One of the questions asked by not just Muslims, but really everybody, is “what is the difference between a last will and a living trust?” Another way to ask this question is what is better, with the implication that these are two things in a menu of choices and that you can select one to the exclusion of the other.
The Last Will is Essential
In general, all modern estate plans done by estate planning attorneys in California and I should say nationwide include a last will. There is virtually no way of doing an estate plan without one. An estate plan should be understood as a general term for organizing an individual’s affairs for death and incapacity. While a broader view of estate planning can include contemplation of other things, for example, lawsuits (in the case of asset protection planning) or divorce (in the case of prenuptial or postnuptial agreements), we can leave those aside for now.
Saying the last will is essential is not the same thing as saying it is sufficient. It is also not the same thing as saying that it will be used. However, in California and various other states, the last will is the only way to have a say in the distribution of your “probate property.” A “probate” is a legal proceeding that happens, to put it simply when you needed that person’s signature to transfer property from one person to another. Because a dead person is not available to sign things, a court process must exist.
Probate is Not Essential
So a Probate, the court process that occurs when you need a dead person’s signature to transfer property, does not have to happen. This is because there are several classes of property that are excluded from probate proceedings. I can list several types of assets. However, the most simple way of explaining it is that anything that passes by a contract does not go through probate. The property is transferred to new owners based on what that contract says.
Why Avoid Probate?
Despite that fact that everyone gets a will, just in case, they would rather avoid the probate process. As you may imagine, this is not just a Muslim thing. In a state like California, the cost and time involved in administering probate can be expensive. The state legislature sets rates for various players in the system as a percentage of the overall gross estate. By gross estate, I mean that we do not provide any discount for debt. So as you might imagine, it is expensive. So when families plan, they typically do it with a “Living Trust” as a foundation for the planning.

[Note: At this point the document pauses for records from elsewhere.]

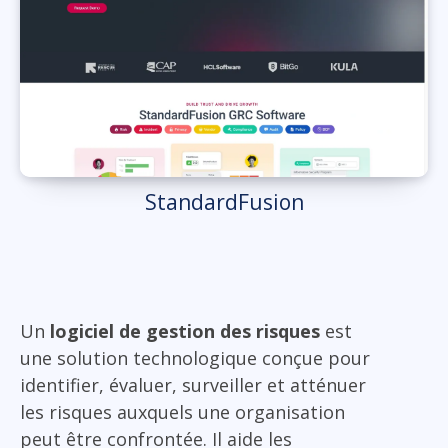
StandardFusion
Un
logiciel de gestion des risques
est
une solution technologique conçue pour
identifier, évaluer, surveiller et atténuer
les risques auxquels une organisation
peut être confrontée. Il aide les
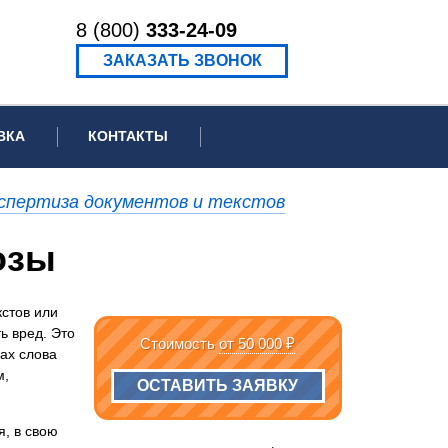
8 (800)
333-24-09
ЗАКАЗАТЬ ЗВОНОК
ВКА
КОНТАКТЫ
ормационное письмо для суда
спертиза документов и текстов
едение экспертизы
озы
ведение рецензии
кстов или
ь вред. Это
Стоимость
от 50 000 ₽
ах слова
м,
ОСТАВИТЬ ЗАЯВКУ
я, в свою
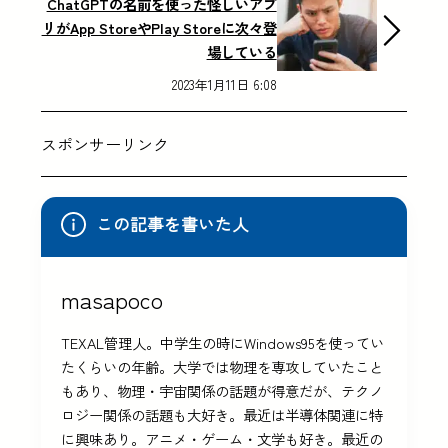
ChatGPTの名前を使った怪しいアプ
リがApp StoreやPlay Storeに次々登
場している
2023年1月11日 6:08
スポンサーリンク
この記事を書いた人
masapoco
TEXAL管理人。中学生の時にWindows95を使ってい
たくらいの年齢。大学では物理を専攻していたこと
もあり、物理・宇宙関係の話題が得意だが、テクノ
ロジー関係の話題も大好き。最近は半導体関連に特
に興味あり。アニメ・ゲーム・文学も好き。最近の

Another reason why I prefer a living trust as the core of an estate plan is that there are a series of administrative rules in state law that might invalidate an Islamic inheritance plan. Say, for example, an individual has a last will to make distributions based on the Islamic rules of inheritance. A judge reviews them and changes them so that they are no longer Islamic. Can that happen? Yes. In fact, it may happen not because of any maliciousness, lack of respect for the decedent or lack of respect for Islam as a faith tradition, but because the statute may require it. Any Islamic estate plan should have no judicial supervision if at all possible.

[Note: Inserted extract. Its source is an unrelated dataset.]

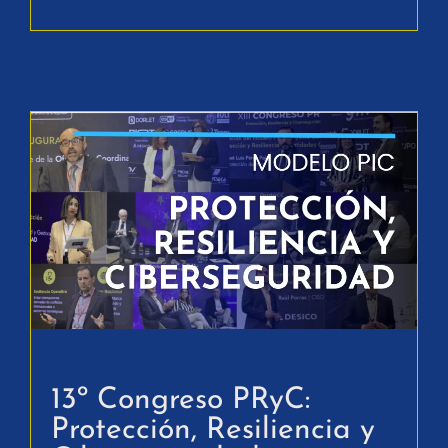
13º Congreso PRyC:
Protección, Resiliencia y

Lastly, another reason to avoid probate is privacy. Courtrooms are public venues. The hearings that take place in courtrooms are open to the public. A wide range of people, some of them because it is their job, some because they are curious and others because they are malicious and exploitative.
What is a Living Trust?
Trust, as you may well be aware, is a relationship. You agree with somebody, trust that person to carry your agreement. You let somebody borrow your car, you just created a trust. A “trust” as we understand it, however, is a form of a contract. The parties include a “grantor” who creates the trust and owns all the property to start with. The grantor gives this property to a “trustee” who manages the property based on the instructions provided. This is all done for the benefit of the third person in this arrangement, the “beneficiary.” Now the beneficiary is the entire reason this arrangement exists in the first place.
In typical “revocable living trusts” all three individuals are the same person, or in the case of a married couple, both husband and wife together. They continue to manage their property the way they did before, though there would be some changes and how assets are titled, no major change would take place in their lives immediately.

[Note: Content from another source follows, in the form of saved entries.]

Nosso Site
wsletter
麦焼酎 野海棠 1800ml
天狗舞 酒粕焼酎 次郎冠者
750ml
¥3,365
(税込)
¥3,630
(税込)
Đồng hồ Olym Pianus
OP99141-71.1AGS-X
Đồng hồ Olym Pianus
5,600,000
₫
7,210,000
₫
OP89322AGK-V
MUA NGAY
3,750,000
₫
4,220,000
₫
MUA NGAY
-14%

In the event of death or incapacity, the trustee would change. After the grantor dies, you have distribution to the living. For Muslims, that would mean the beneficiaries would be the same people who would be entitled to inherit under the Islamic rules of inheritance. Charities may also benefit.
There is a process to this; it is not magic. However, if everything is organized right, courts do not supervise the process. Doing it right makes the process faster, more private, less expensive, and in keeping with the Islamic Rules of Inheritance.
Putting it all together
In estate planning, there are “Will-based plans” and “trust-based plans.” It is common for trust-based plans to include the last will, known as a “pour over will.” At the same time, it is common for “Will-based plans” to include trusts inside the document. They are not mutually exclusive. I tend to recommend Trust-based plans, and this is common in a jurisdiction like California. In other states, it is relatively common for will-based plans to be dominant.
When approaching the issue of Islamic Estate Planning for your family, focus on what benefits your family can get and what might go wrong if you don’t do it. For Muslims, the fact that Islamic Inheritance is fard should be enough of an incentive to do something.